La guerra de nervios cesó, por fin, y la pipa de la paz consistió en llegar al silencio, en comprobar que si no salíamos en el acto no alcanzábamos la película, en caminar mudos hasta la puerta del cine, y en sentarnos luego a esperar que apagaran la luz para cogerle yo la mano como cuando éramos enamorados en Lima. Últimamente, esta antigua costumbre se había alterado un poco: yo le cogía la mano desde antes que apagaran las luces, por terror a la oscuridad y al encierro, y luego, cuando éstas se apagaban, le apretaba muy fuerte la mano. ¿Por qué tiemblas?, me preguntaba, a menudo. Nunca le respondía. Era también la época en que siempre tomaba la precaución de sentarme a su derecha. Para de comerte las uñas, me decía a menudo. Tampoco le respondía nunca. Prefería cualquier cosa a que se enterara de que cada mordida de uña era en realidad uno de los valiums que llevaba en el bolsillo derecho del saco. Otra cosa que la desesperaba era que yo a cada rato volteara a mirarle el cuello.

Tuve suerte en el colejucho, porque el profesor de italiano había abandonado su puesto y la directora aceptó que yo lo reemplazara. Eran unas cuantas horas más de clases y algunos francos más también. Las dos cosas me cayeron del cielo porque madame Labru nos volvió a aumentar el alquiler y porque así yo estaba menos rato en casa durante el día. La noche no era tan importante, ya que Inés iba a reunirse con sus camaradas del Grupo y generalmente no regresaba hasta muy tarde.

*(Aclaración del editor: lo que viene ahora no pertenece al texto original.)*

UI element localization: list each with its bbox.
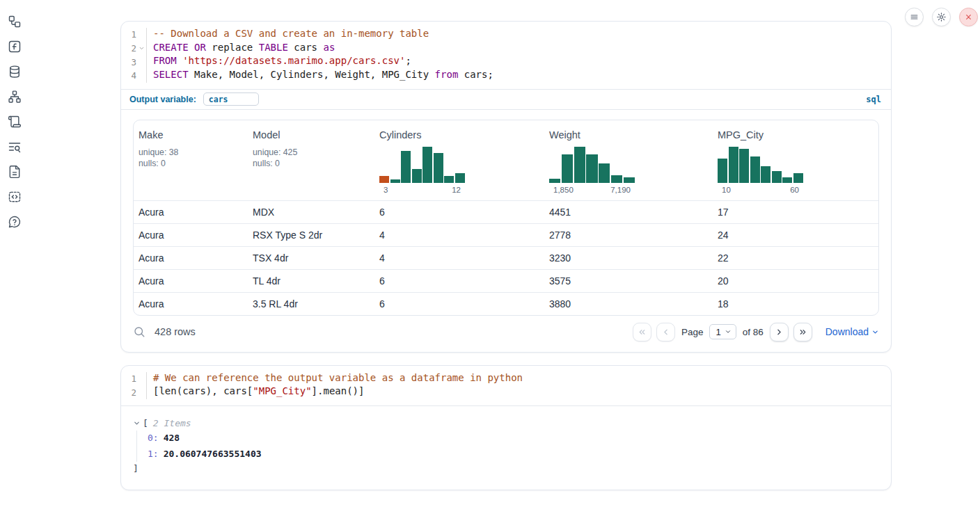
histogram-bar[interactable] [562, 154, 573, 183]
histogram-bar[interactable] [401, 151, 411, 183]
tree-entry-key: 0: [148, 433, 159, 443]
histogram-bar[interactable] [772, 171, 782, 183]
scratchpad-icon[interactable] [8, 115, 22, 129]
file-explorer-icon[interactable] [8, 15, 22, 29]
column-name: Model [253, 129, 370, 140]
page-total-label: of 86 [743, 327, 764, 337]
histogram-axis-labels: 1060 [718, 186, 803, 200]
table-cell: 3.5 RL 4dr [248, 298, 374, 309]
table-cell: 2778 [544, 230, 713, 241]
datasources-icon[interactable] [8, 65, 22, 79]
prev-page-button[interactable] [656, 323, 675, 341]
histogram-bar[interactable] [422, 147, 432, 183]
functions-icon[interactable] [8, 40, 22, 54]
collapse-chevron-icon[interactable] [133, 419, 141, 427]
page-label: Page [681, 327, 704, 337]
chevron-down-icon [871, 328, 879, 336]
histogram-bar[interactable] [624, 177, 635, 182]
code-line[interactable]: FROM 'https://datasets.marimo.app/cars.c… [153, 55, 493, 69]
code-line[interactable]: SELECT Make, Model, Cylinders, Weight, M… [153, 69, 493, 83]
histogram-bar[interactable] [379, 176, 389, 182]
code-line[interactable]: # We can reference the output variable a… [153, 372, 523, 386]
histogram-bar[interactable] [750, 156, 760, 182]
column-stat: nulls: 0 [139, 158, 243, 170]
table-cell: 4 [374, 230, 544, 241]
table-row[interactable]: AcuraRSX Type S 2dr4277824 [134, 223, 878, 246]
page-select[interactable]: 1 [709, 324, 736, 339]
histogram-bar[interactable] [549, 179, 560, 183]
histogram-axis-labels: 312 [379, 186, 465, 200]
help-icon[interactable] [8, 215, 22, 229]
table-row[interactable]: Acura3.5 RL 4dr6388018 [134, 292, 878, 315]
histogram-bar[interactable] [390, 179, 400, 183]
python-output-tree: [2 Items0:4281:20.060747663551403] [121, 406, 891, 490]
histogram-bar[interactable] [729, 147, 738, 183]
histogram-bar[interactable] [455, 173, 465, 183]
settings-icon[interactable] [932, 8, 951, 26]
menu-icon[interactable] [905, 8, 924, 26]
next-page-button[interactable] [770, 323, 789, 341]
chevron-down-icon [725, 328, 732, 335]
column-header-cylinders[interactable]: Cylinders312 [374, 129, 544, 200]
line-number: 2 [125, 43, 136, 54]
table-row[interactable]: AcuraTL 4dr6357520 [134, 269, 878, 292]
column-name: Cylinders [379, 129, 539, 140]
code-line[interactable]: -- Download a CSV and create an in-memor… [153, 28, 493, 42]
documentation-icon[interactable] [8, 165, 22, 179]
table-cell: 17 [713, 207, 878, 218]
column-name: Weight [549, 129, 708, 140]
first-page-button[interactable] [633, 323, 651, 341]
download-button[interactable]: Download [825, 326, 879, 337]
histogram-bar[interactable] [761, 166, 770, 182]
tree-entry-value: 20.060747663551403 [164, 449, 262, 459]
pagination: Page 1 of 86 Download [633, 323, 879, 341]
histogram-bar[interactable] [412, 169, 422, 183]
bracket-close: ] [133, 462, 880, 476]
column-header-make[interactable]: Makeunique: 38nulls: 0 [134, 129, 248, 200]
histogram-bar[interactable] [599, 163, 610, 183]
code-line[interactable]: CREATE OR replace TABLE cars as [153, 42, 493, 56]
logs-icon[interactable] [8, 140, 22, 154]
tree-entry-key: 1: [148, 449, 159, 459]
last-page-button[interactable] [793, 323, 812, 341]
data-table: Makeunique: 38nulls: 0Modelunique: 425nu… [133, 120, 879, 316]
python-cell: 12# We can reference the output variable… [120, 365, 892, 490]
output-variable-input[interactable] [203, 92, 259, 106]
column-histogram[interactable] [549, 147, 635, 183]
code-line[interactable]: [len(cars), cars["MPG_City"].mean()] [153, 385, 523, 399]
table-row[interactable]: AcuraMDX6445117 [134, 200, 878, 223]
language-badge: sql [866, 95, 881, 104]
column-header-model[interactable]: Modelunique: 425nulls: 0 [248, 129, 374, 200]
tree-entry: 1:20.060747663551403 [148, 446, 880, 462]
table-cell: 6 [374, 275, 544, 287]
histogram-bar[interactable] [793, 173, 803, 183]
dependency-graph-icon[interactable] [8, 90, 22, 104]
snippets-icon[interactable] [8, 190, 22, 204]
table-row[interactable]: AcuraTSX 4dr4323022 [134, 246, 878, 269]
table-cell: 3575 [544, 275, 713, 287]
column-histogram[interactable] [718, 147, 803, 183]
histogram-bar[interactable] [739, 149, 749, 182]
table-cell: Acura [134, 298, 248, 309]
output-variable-row: Output variable: sql [121, 90, 891, 110]
column-header-mpg_city[interactable]: MPG_City1060 [713, 129, 878, 200]
bracket-open: [ [143, 418, 148, 428]
search-icon[interactable] [133, 325, 145, 338]
histogram-bar[interactable] [586, 154, 597, 183]
close-icon[interactable] [959, 8, 978, 26]
fold-chevron-icon[interactable] [136, 45, 146, 51]
histogram-bar[interactable] [574, 147, 585, 183]
histogram-bar[interactable] [782, 177, 792, 183]
column-stat: unique: 38 [139, 147, 243, 159]
histogram-bar[interactable] [444, 176, 454, 182]
column-histogram[interactable] [379, 147, 465, 183]
histogram-bar[interactable] [718, 159, 727, 182]
column-header-weight[interactable]: Weight1,8507,190 [544, 129, 713, 200]
python-code-editor[interactable]: 12# We can reference the output variable… [121, 366, 891, 406]
sql-cell: 1234-- Download a CSV and create an in-m… [120, 21, 892, 353]
table-cell: Acura [134, 275, 248, 287]
histogram-bar[interactable] [434, 153, 443, 183]
line-number: 3 [125, 57, 136, 67]
sql-code-editor[interactable]: 1234-- Download a CSV and create an in-m… [121, 22, 891, 90]
histogram-bar[interactable] [611, 175, 622, 182]
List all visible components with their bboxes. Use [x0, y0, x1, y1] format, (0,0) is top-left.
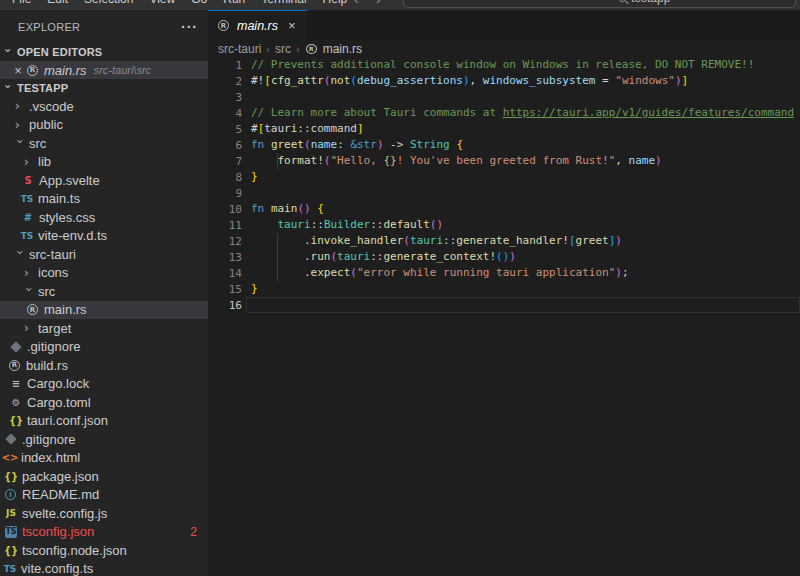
tree-file-build-rs[interactable]: Rbuild.rs	[0, 356, 208, 375]
tree-folder-public[interactable]: ›public	[0, 116, 208, 135]
git-icon	[10, 341, 21, 352]
tree-file-readme-md[interactable]: iREADME.md	[0, 486, 208, 505]
code-line-text	[246, 185, 251, 201]
tree-folder-src-tauri[interactable]: ›src-tauri	[0, 245, 208, 264]
tree-folder-src[interactable]: ›src	[0, 134, 208, 153]
code-token: #	[251, 122, 258, 135]
code-line-5[interactable]: 5#[tauri::command]	[208, 121, 800, 137]
code-line-7[interactable]: 7 format!("Hello, {}! You've been greete…	[208, 153, 800, 169]
line-number[interactable]: 5	[208, 123, 246, 136]
line-number[interactable]: 10	[208, 203, 246, 216]
tree-file-main-ts[interactable]: TSmain.ts	[0, 190, 208, 209]
tree-file-svelte-config-js[interactable]: JSsvelte.config.js	[0, 504, 208, 523]
breadcrumb-item-src[interactable]: src	[275, 42, 291, 56]
line-number[interactable]: 15	[208, 283, 246, 296]
line-number[interactable]: 4	[208, 107, 246, 120]
menu-run[interactable]: Run	[215, 0, 253, 6]
code-line-text: .run(tauri::generate_context!())	[246, 249, 516, 265]
menu-edit[interactable]: Edit	[39, 0, 76, 6]
chevron-right-icon: ›	[24, 268, 34, 278]
tab-main-rs[interactable]: R main.rs ×	[208, 10, 308, 40]
tree-folder-target[interactable]: ›target	[0, 319, 208, 338]
breadcrumb-separator-icon: ›	[266, 43, 270, 55]
menu-view[interactable]: View	[141, 0, 183, 6]
code-line-16[interactable]: 16	[208, 297, 800, 313]
chevron-down-icon: ›	[3, 48, 13, 58]
line-number[interactable]: 8	[208, 171, 246, 184]
line-number[interactable]: 7	[208, 155, 246, 168]
code-line-8[interactable]: 8}	[208, 169, 800, 185]
nav-back-icon[interactable]: ‹	[354, 0, 359, 7]
tree-file-cargo-lock[interactable]: ≡Cargo.lock	[0, 375, 208, 394]
breadcrumb-item-src-tauri[interactable]: src-tauri	[218, 42, 261, 56]
command-center[interactable]: testapp	[403, 0, 796, 8]
tree-file-main-rs[interactable]: Rmain.rs	[0, 301, 208, 320]
code-line-13[interactable]: 13 .run(tauri::generate_context!())	[208, 249, 800, 265]
tree-file--gitignore[interactable]: .gitignore	[0, 338, 208, 357]
code-token: ::	[370, 218, 383, 231]
code-token: (	[403, 234, 410, 247]
menu-selection[interactable]: Selection	[76, 0, 141, 6]
close-icon[interactable]: ×	[288, 18, 296, 33]
code-token: ::	[443, 234, 456, 247]
code-line-9[interactable]: 9	[208, 185, 800, 201]
code-line-3[interactable]: 3	[208, 89, 800, 105]
tree-file-tauri-conf-json[interactable]: {}tauri.conf.json	[0, 412, 208, 431]
json-braces-icon: {}	[4, 544, 18, 557]
typescript-icon: TS	[20, 229, 34, 242]
line-number[interactable]: 16	[208, 299, 246, 312]
breadcrumb-item-main-rs[interactable]: Rmain.rs	[305, 42, 362, 56]
line-number[interactable]: 11	[208, 219, 246, 232]
code-line-12[interactable]: 12 .invoke_handler(tauri::generate_handl…	[208, 233, 800, 249]
more-actions-icon[interactable]: ···	[181, 19, 198, 35]
open-editors-header[interactable]: › OPEN EDITORS	[0, 43, 208, 61]
line-number[interactable]: 2	[208, 75, 246, 88]
breadcrumb-separator-icon: ›	[296, 43, 300, 55]
code-line-4[interactable]: 4// Learn more about Tauri commands at h…	[208, 105, 800, 121]
tree-file-tsconfig-json[interactable]: TStsconfig.json2	[0, 523, 208, 542]
code-editor[interactable]: 1// Prevents additional console window o…	[208, 57, 800, 313]
tree-file-app-svelte[interactable]: SApp.svelte	[0, 171, 208, 190]
menu-help[interactable]: Help	[315, 0, 356, 6]
line-number[interactable]: 3	[208, 91, 246, 104]
code-line-6[interactable]: 6fn greet(name: &str) -> String {	[208, 137, 800, 153]
code-token: }	[251, 282, 258, 295]
code-line-text: fn greet(name: &str) -> String {	[246, 137, 463, 153]
tree-file-styles-css[interactable]: #styles.css	[0, 208, 208, 227]
tree-file-tsconfig-node-json[interactable]: {}tsconfig.node.json	[0, 541, 208, 560]
problems-badge: 2	[190, 525, 197, 539]
code-line-1[interactable]: 1// Prevents additional console window o…	[208, 57, 800, 73]
menu-file[interactable]: File	[4, 0, 39, 6]
tree-folder--vscode[interactable]: ›.vscode	[0, 97, 208, 116]
tree-file-vite-config-ts[interactable]: TSvite.config.ts	[0, 560, 208, 576]
tree-file-package-json[interactable]: {}package.json	[0, 467, 208, 486]
project-section-header[interactable]: › TESTAPP	[0, 79, 208, 97]
tree-file-cargo-toml[interactable]: ⚙Cargo.toml	[0, 393, 208, 412]
menu-go[interactable]: Go	[183, 0, 215, 6]
open-editor-item[interactable]: ×Rmain.rssrc-tauri\src	[0, 61, 208, 79]
line-number[interactable]: 9	[208, 187, 246, 200]
code-line-10[interactable]: 10fn main() {	[208, 201, 800, 217]
tree-file-vite-env-d-ts[interactable]: TSvite-env.d.ts	[0, 227, 208, 246]
tree-file--gitignore[interactable]: .gitignore	[0, 430, 208, 449]
typescript-icon: TS	[3, 562, 17, 575]
tree-folder-lib[interactable]: ›lib	[0, 153, 208, 172]
tree-folder-src[interactable]: ›src	[0, 282, 208, 301]
code-line-11[interactable]: 11 tauri::Builder::default()	[208, 217, 800, 233]
code-line-2[interactable]: 2#![cfg_attr(not(debug_assertions), wind…	[208, 73, 800, 89]
code-line-15[interactable]: 15}	[208, 281, 800, 297]
code-token: &str	[350, 138, 377, 151]
close-icon[interactable]: ×	[12, 63, 24, 78]
line-number[interactable]: 13	[208, 251, 246, 264]
line-number[interactable]: 14	[208, 267, 246, 280]
line-number[interactable]: 12	[208, 235, 246, 248]
code-token: {}	[383, 154, 396, 167]
nav-forward-icon[interactable]: ›	[376, 0, 381, 7]
tree-folder-icons[interactable]: ›icons	[0, 264, 208, 283]
line-number[interactable]: 1	[208, 59, 246, 72]
tree-file-index-html[interactable]: <>index.html	[0, 449, 208, 468]
menu-terminal[interactable]: Terminal	[253, 0, 314, 6]
code-line-14[interactable]: 14 .expect("error while running tauri ap…	[208, 265, 800, 281]
item-label: build.rs	[26, 358, 68, 373]
line-number[interactable]: 6	[208, 139, 246, 152]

Podía, pues, morirme de tristeza, de angustia, de terror, o de lo que fuera, tranquilamente. Tranquilamente quiere decir sin molestarla y sin ser observado. Pero de día ella estaba casi siempre trabajando o leyendo en el departamento, y yo prefería ausentarme lo más a menudo posible. No deseaba que me viera así, perdido en un asunto nuevo contra el que, cada día más, ni el humor, ni el amor, ni el valium podían nada. Notaba, sentía que Inés deseaba estrangularme cien veces por minuto a lo largo de esas tardes interminables que pasaba sentado en un sillón, entregado de lleno al ser y la nada, en compañía de un libro que nunca llegaba a abrir, que a cada rato se me volvía a caer de entre las manos, que luego contemplaba interminablemente sin lograr animarme a recogerlo, hasta que por fin encontraba alguna vaga razón para inclinarme lentamente y así me quedaba horas que eran las horas en que ella me observaba, obligándome a inclinarme más todavía, porque la razón en la vida que me había llevado a recoger el libro era también la de ocultarle aquellas lágrimas por cualquier cosa, que, además, era completamente inútil ocultarle. Necesitaba trabajar, necesitaba estar fuera de casa, de ser posible todo el tiempo que ella pasaba en casa. No comprendía nada entonces, pero el lector sí comprenderá: era la inquisición de su cuello.